By Mike Mignola, Christopher Golden, Ben Stenbeck & Dave Stewart
This is the moment we’ve been waiting for, the final showdown between Lord Baltimore and the evil Haigus. Being a huge fan of anything Mike Mignola creates wasn’t enough to prepare me for the epic scope of this issue. Chapel of Bones #2 accomplished a lot for the Baltimore title and did so with powerful grace.
“So long as man endures, we will be his red shadow.” This revelation was particularly poignant as a reader, as it was for Lord Baltimore himself. The final confrontation with Haigus was a powerful series of moments that have been long sought for 20 issues now. Again though, as with Baltimore’s own epiphany, the writing conveys the sense that the plague will never really end, and this showdown hasn’t solved the matter entirely. This aspect of the story was executed with profound precision and really allowed the reader to feel what was going through Baltimore’s mind. The protagonist’s companions who appeared last month realize the purpose of their summons: to retrieve the hero’s remains after his fall.

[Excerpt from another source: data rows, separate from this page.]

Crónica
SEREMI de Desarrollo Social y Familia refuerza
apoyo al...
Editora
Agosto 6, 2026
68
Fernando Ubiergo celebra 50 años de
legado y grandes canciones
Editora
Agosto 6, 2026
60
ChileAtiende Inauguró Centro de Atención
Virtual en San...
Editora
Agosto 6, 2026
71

However, much like the vampiric plague, Baltimore is not yet ready to rest and makes this very clear through an incredibly shocking display that you’ll have to read to believe.
The true enemy has now turned his gaze towards Lord Baltimore’s meddling, and the set up for the Red King in Chapel of Bones #2 was fantastic. Everything about this aspect of the story was epic in tone and just very powerful overall. Furthermore, it didn’t detract from the conclusion of the Haigus confrontation in the slightest. There was no sense that the writers had jammed the setup for future stories into this issue, and instead these aspects served to enhance the scope of the book.

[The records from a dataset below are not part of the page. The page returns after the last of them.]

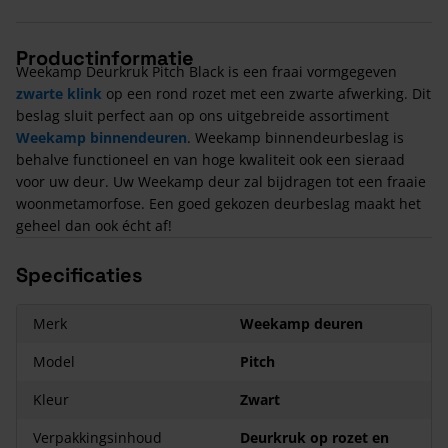
Productinformatie
Weekamp Deurkruk Pitch Black is een fraai vormgegeven
zwarte klink
op een rond rozet met een zwarte afwerking. Dit
beslag sluit perfect aan op ons uitgebreide assortiment
Weekamp binnendeuren
. Weekamp binnendeurbeslag is
behalve functioneel en van hoge kwaliteit ook een sieraad
voor uw deur. Uw Weekamp deur zal bijdragen tot een fraaie
woonmetamorfose. Een goed gekozen deurbeslag maakt het
geheel dan ook écht af!
Specificaties
Merk
Weekamp deuren
Model
Pitch
Kleur
Zwart
Verpakkingsinhoud
Deurkruk op rozet en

A big part of this latter point was conveyed through the excellent illustrations by Ben Stenbeck. The style throughout his tenure on the Baltimore series has been very consistent and particularly well-suited to the work of Mike Mignola. There are hints of Mignola’s inspiration in Stenbeck’s work without taking anything away from his own unique presence. The characters in particular look better than ever in the latest installment. The backgrounds are typically draped in a single tone which helps emphasize the dynamic action that really carries a number of panels in this book. Some of the more deep and epic aspects of the writing are masterfully underscored by Stenbeck’s visuals, especially when Baltimore’s attention is continually drawn to the painting of the Red King, accompanied by expressive character facial reactions and some astonishing large-scale panels of the King himself. The story continues to come back to this image and the artwork really helps convey the depth of this aspect.
Finally, while it’s been said time and time again, Dave Stewart’s color work is practically synonymous with Mike Mignola comic books. He is a master chameleon capable of perfectly adapting his style to match that of any illustrator. His work in Chapel of Bones #2 is again top-notch and really helps to convey the depth and tone of this story.

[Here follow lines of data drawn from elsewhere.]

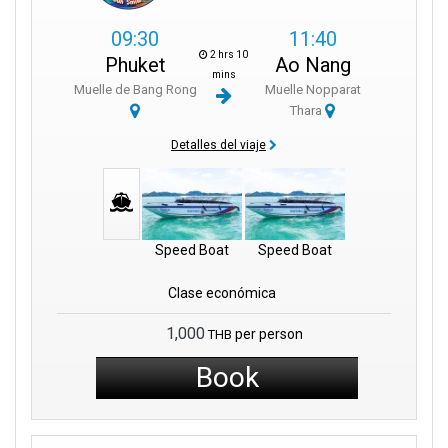
09:30
11:40
2 hrs 10
Phuket
Ao Nang
mins
Muelle de Bang Rong
Muelle Nopparat
Thara
Detalles del viaje
Speed Boat
Speed Boat
Clase económica
1,000
per person
THB
Book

Baltimore has been a wild ride, but things are clearly not over yet. The latest installment was perhaps the best issue in the series so far or at least among the very best. There was a ton of depth and the whole book was suitably epic. There are a couple of developments in this issue that were unexpected even for a series like this, and things are only going to get more wild in the future. If you’ve ever read any Baltimore, do yourself a favor and check out Chapel of Bones. This was a perfect close to this chapter in the saga of Lord Baltimore, but certainly not the last!